=== WHAT YOU HAVE TO DO ===
Among the lines below, count those that include "Audi", and state the count alone.

START MATERIAL TO PROCESS

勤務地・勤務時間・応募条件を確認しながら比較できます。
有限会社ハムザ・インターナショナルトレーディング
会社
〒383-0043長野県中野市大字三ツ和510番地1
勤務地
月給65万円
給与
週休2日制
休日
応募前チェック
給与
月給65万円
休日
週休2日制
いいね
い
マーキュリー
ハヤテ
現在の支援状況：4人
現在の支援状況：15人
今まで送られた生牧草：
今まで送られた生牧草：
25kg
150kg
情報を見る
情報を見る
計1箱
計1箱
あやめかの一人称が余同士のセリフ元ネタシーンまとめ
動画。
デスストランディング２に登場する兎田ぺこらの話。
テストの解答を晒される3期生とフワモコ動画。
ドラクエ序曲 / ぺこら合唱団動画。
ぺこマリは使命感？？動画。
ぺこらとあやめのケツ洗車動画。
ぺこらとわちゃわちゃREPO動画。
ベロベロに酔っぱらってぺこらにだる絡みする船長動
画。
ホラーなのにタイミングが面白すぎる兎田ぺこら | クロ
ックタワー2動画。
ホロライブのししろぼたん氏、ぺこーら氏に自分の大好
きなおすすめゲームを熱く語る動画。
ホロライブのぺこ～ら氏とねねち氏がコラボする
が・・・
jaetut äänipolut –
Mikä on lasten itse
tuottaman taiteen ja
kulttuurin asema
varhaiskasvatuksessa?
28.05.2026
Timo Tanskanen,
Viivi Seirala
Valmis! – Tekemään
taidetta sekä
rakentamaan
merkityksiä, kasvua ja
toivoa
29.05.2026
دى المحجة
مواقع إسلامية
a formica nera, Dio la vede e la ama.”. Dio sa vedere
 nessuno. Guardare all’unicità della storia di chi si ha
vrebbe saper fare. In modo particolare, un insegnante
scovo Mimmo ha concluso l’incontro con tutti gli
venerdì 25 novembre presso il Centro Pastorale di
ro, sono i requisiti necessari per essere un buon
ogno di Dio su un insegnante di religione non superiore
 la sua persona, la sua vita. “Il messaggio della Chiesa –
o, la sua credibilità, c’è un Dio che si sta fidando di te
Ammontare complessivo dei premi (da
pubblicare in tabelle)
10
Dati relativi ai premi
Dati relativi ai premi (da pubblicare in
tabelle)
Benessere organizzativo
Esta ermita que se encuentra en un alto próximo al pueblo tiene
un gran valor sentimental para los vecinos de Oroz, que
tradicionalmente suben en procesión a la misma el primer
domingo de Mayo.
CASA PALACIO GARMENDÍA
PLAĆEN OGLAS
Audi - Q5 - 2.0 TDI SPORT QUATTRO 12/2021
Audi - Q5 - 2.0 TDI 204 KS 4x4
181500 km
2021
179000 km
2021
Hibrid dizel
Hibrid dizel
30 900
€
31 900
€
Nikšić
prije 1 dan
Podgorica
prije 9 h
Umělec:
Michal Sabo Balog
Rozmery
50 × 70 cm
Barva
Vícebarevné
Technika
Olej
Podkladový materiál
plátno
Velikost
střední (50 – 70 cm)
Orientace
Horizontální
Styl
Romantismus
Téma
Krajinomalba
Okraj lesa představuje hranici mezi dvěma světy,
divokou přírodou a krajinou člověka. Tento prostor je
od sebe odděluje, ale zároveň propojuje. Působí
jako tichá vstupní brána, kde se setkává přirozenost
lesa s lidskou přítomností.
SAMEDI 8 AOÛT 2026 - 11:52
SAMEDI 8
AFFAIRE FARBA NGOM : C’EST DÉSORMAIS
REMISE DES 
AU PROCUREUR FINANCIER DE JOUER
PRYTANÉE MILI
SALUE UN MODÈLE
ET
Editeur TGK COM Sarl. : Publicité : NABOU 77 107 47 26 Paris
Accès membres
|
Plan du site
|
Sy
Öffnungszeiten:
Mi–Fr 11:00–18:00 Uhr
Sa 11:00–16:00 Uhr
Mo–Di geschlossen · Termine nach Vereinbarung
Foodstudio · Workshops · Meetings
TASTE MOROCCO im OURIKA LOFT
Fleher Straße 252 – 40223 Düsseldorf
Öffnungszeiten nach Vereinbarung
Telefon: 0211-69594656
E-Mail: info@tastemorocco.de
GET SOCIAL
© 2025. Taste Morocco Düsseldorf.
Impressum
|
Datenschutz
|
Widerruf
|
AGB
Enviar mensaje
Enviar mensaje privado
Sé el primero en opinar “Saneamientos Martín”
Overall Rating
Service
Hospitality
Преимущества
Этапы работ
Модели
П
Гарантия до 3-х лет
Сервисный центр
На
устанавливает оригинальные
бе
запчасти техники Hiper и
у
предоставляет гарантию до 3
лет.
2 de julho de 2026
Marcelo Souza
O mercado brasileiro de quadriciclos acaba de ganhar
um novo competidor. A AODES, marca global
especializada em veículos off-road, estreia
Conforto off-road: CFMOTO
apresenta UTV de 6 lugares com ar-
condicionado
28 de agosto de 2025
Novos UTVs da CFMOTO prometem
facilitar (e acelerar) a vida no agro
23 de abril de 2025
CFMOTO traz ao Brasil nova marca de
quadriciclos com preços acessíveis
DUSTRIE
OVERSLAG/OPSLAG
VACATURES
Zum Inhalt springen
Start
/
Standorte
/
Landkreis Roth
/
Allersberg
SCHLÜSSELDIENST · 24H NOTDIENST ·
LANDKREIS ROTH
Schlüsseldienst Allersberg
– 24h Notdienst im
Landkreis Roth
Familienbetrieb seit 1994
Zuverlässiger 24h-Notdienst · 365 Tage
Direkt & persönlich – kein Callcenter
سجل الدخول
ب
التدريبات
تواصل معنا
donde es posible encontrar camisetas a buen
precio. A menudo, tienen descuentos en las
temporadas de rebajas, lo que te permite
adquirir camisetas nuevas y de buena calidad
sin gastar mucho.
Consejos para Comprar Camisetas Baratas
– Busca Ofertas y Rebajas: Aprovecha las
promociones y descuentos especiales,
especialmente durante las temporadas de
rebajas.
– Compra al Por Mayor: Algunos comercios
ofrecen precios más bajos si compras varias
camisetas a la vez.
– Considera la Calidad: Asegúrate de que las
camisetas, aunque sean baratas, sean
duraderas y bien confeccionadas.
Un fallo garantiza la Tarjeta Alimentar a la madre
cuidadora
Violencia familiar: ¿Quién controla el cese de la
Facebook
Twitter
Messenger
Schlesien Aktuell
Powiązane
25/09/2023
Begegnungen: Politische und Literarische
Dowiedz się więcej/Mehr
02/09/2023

END MATERIAL TO PROCESS

=== EXERCISE RESULT ===
2